◆ **Problem to work on**
Without the pictures, write out all the lines below exactly as they appear.

◆ **Provided material**
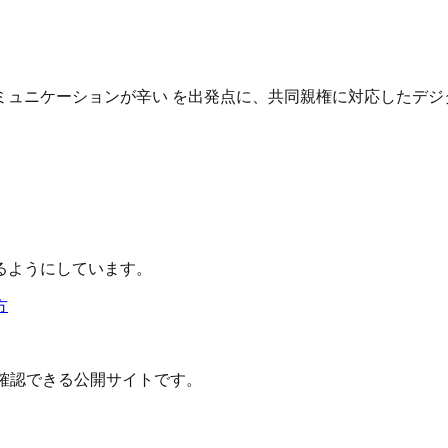
ュニケーションが辛い を出発点に、共同親権に対応したデジ
るようにしています。
方
確認できる公開サイトです。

◆ **Output**
ュニケーションが辛い を出発点に、共同親権に対応したデジ
るようにしています。
方
確認できる公開サイトです。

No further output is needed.